Friday November 2, 2pm, Carslaw 173
University of Newcastle, School of Mathematical and Physical Sciences
Non-Parametric Density Estimates for Data Clustering, Visualisation, and Outlier Detection
Non-parametric density estimates are a useful tool for tackling different problems in statistical learning and data mining, most noticeably in the unsupervised and semi-supervised learning scenarios. In this talk, I elaborate on HDBSCAN*, a density-based framework for hierarchical and partitioning clustering, outlier detection, and data visualisation. Since its introduction in 2015, HDBSCAN* has gained increasing attention from both researchers and practitioners in data mining, with computationally efficient third-party implementations already available in major open-source software distributions such as R/CRAN and Python/SciKit-learn, as well as successful real-world applications reported in different fields. I will discuss the core HDBSCAN* algorithm and its interpretation from a non-parametric modelling perspective as well as from the perspective of graph theory. I will also discuss post-processing routines to perform hierarchy simplification, cluster evaluation, optimal cluster selection, visualisation, and outlier detection. Finally, I briefly survey a number of unsupervised and semi-supervised extensions of the HDBSCAN* framework currently under development along with students and collaborators, as well as some topics for future research.

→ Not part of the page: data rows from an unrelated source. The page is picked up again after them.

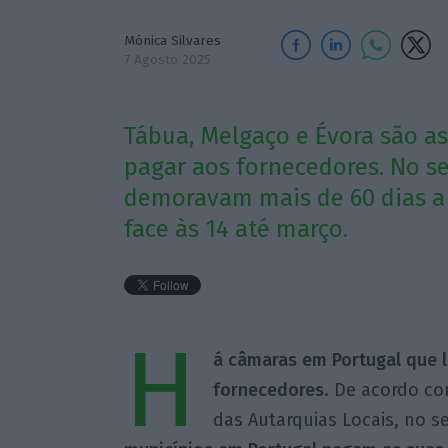
Mónica Silvares
7 Agosto 2025
Tábua, Melgaço e Évora são a
pagar aos fornecedores. No s
demoravam mais de 60 dias a
face às 14 até março.
H
á câmaras em Portugal que 
fornecedores
. De acordo co
das Autarquias Locais, no s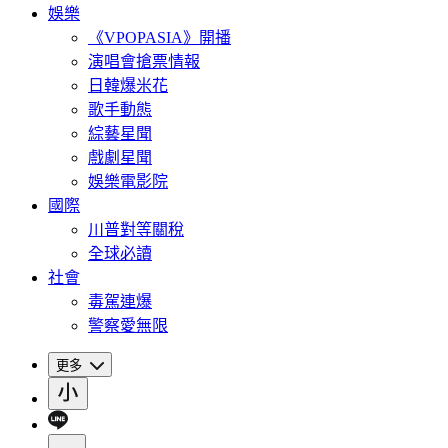
娛樂
《VPOPASIA》開播
演唱會搶票情報
日韓爆米花
歌手動態
綜藝星聞
戲劇星聞
娛樂電影院
國際
川普對等關稅
全球必讀
社會
毒駕連爆
警察愛無限
更多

Prof. Ricardo Campello received his Bachelor degree in Electronics Engineering from the State University of São Paulo, Brazil, in 1994, and his MSc and PhD degrees in Electrical and Computer Engineering from the State University of Campinas, Brazil, in 1997 and 2002, respectively. Among other appointments, he was a Post-doctoral Fellow at the University of Nice, France (fall/winter 2002 - 2003), an Assistant/Associate Professor in computer science at the University of São Paulo, Brazil (2007 - 2016), and a Visiting Professor in computer science at the University of Alberta, Canada (2011 - 2013), where he is currently an Adjunct Professor (since 2017). Between 2016 and 2018 he was a Professor in applied mathematics, College of Science and Engineering, James Cook University (JCU), Australia, where he was co-responsible for the development of a professional Master of Data Science online programme. Currently he holds a position of Adjunct Professor at JCU. He is a Professor of data science within the discipline of statistics in the University of Newcastle, Australia, since July/2018.